まぁ、もっとも人体模型時代のハーツの言動だけから今目の前にいる小動物のように可愛い男の子を想像出来る者はいないだろう。私だってびっくりだ。なんだろう、ハーツって男の娘キャラ担当なのか?でもやっぱり口調が全てを台無しにしている気がする・・。
さて、そんなふたりのど突き漫才を横で見ていた王子はこのままでは終わりそうもないと思ったのか、仲介に入ることにしたらしい。
「えーと、久しぶりの再会を楽しんでいるところを悪いんだけど、ホワイトが結果を待っているんだ。なので続きは部屋に戻ってからにしてくれないかな?と言うか、やっぱりジャンヌはすごいねぇ。あんなに抓ったり叩いたりくすぐったりしても起きなかったハーツを耳元で囁くだけで飛び起きさせるんだから。うんっ、さすがは勇者だけの事はあるなぁ。」
「王子っ!違いますっ!あれのどこが囁きですかっ!いや確かに音量的には小声でしたが内容は恫喝ですっ!勇者が寝ている者を脅迫しちゃ駄目でしょうっ!」
「はははっ、そうだったのかい?でもなんだな、もしかしてハーツって僕の声も含めて全部聞こえていたの?それでいて起きなかったの?それはなんかショックだなぁ。」
「うっ、ちっ、違いますっ、王子っ!いえ、確かにお言葉は聞こえていましたが私は自らの意志では起きれなかったのです。これは多分魔法使いの魔法の不備ですっ!私は常に起きようと努力していたんですよっ!」
「そうなんだ、だとしたらやっぱり勇者たるジャンヌが鍵だったんだね。まっ、いいや。ハーツには色々聞きたい事があるってホワイトも言っていたから早く戻ろう。そうだ、お腹空いているだろう?残り物しかないけど僕が作った料理を食べてくれよ。そして今夜はみんなでお祝いだねっ!」
ちょっと聞いただけでは暢気以外のなにものでもないような王子の言葉に、彼女は毒気を抜かれたのか溜息と共にバールを仕舞う。そしてハーツに声をかけた。

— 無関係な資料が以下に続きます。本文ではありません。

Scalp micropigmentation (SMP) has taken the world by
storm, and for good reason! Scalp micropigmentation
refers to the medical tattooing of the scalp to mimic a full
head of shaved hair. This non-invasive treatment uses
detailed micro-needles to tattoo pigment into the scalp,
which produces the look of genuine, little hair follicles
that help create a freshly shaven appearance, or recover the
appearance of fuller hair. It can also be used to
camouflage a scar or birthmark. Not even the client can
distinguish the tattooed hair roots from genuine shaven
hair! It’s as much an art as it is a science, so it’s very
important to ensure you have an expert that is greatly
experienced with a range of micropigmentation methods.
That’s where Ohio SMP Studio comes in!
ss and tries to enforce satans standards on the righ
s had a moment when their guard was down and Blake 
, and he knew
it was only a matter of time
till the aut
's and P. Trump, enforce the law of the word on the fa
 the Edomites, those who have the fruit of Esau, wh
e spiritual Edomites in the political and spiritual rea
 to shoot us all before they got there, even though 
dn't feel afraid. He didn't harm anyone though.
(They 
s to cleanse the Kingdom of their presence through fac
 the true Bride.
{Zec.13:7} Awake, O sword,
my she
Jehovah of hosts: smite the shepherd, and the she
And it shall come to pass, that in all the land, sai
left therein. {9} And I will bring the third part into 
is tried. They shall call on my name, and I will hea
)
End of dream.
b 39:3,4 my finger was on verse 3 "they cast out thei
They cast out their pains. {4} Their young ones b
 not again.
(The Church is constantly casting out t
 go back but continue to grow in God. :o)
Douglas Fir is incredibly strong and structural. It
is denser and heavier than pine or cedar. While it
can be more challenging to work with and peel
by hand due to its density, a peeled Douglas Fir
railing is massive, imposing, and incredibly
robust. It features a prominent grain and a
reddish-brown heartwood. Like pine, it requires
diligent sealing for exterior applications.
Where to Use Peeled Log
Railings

「ハーツ、ここは王子に免じて今までの所業は許して挙げます。だけど以降のあなたの立ち位置は私の下僕だからねっ!勇者たる私の鉄砲玉として敵陣に真っ先に突っ込ませてあげるわっ!」
「ぐはっ、この世に神はいないのか・・。」
彼女の言葉にハーツはがくりと肩を落として座り込んだ。そんなハーツにまたしても王子の暢気な声が追い討ちを掛けた。

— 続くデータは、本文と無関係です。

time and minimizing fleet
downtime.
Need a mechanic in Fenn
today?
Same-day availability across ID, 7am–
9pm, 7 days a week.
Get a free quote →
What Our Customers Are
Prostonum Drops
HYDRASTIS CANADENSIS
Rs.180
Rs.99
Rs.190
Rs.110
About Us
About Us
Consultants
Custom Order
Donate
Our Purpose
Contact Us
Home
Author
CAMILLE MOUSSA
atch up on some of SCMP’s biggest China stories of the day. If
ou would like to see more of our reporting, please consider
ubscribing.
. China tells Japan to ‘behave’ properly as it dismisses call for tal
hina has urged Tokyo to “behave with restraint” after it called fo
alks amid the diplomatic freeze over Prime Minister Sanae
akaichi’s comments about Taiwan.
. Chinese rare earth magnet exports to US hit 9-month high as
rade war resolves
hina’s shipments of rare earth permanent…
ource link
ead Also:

「大丈夫だよ、ハーツ。おいしいものを食べれば気分も良くなるさ。それに未来は自分で切り開くものなんだ。あっ、未来と言ってもこれはジャンヌの事じゃないからね。そもそもジャンヌを切り開いたりしたらそれこそ返り討ちに会ってみじん切りにされちゃうぞ。あはははっ!」
「王子・・、その冗談は笑えないです・・。」
その後、三人は連れ立ってホワイトたちが待つ部屋へと帰った。だがその間も彼女とハーツのど突き漫才は止まる事がなく、唯一の観客であるアルバート王子を大変楽しませたのであった。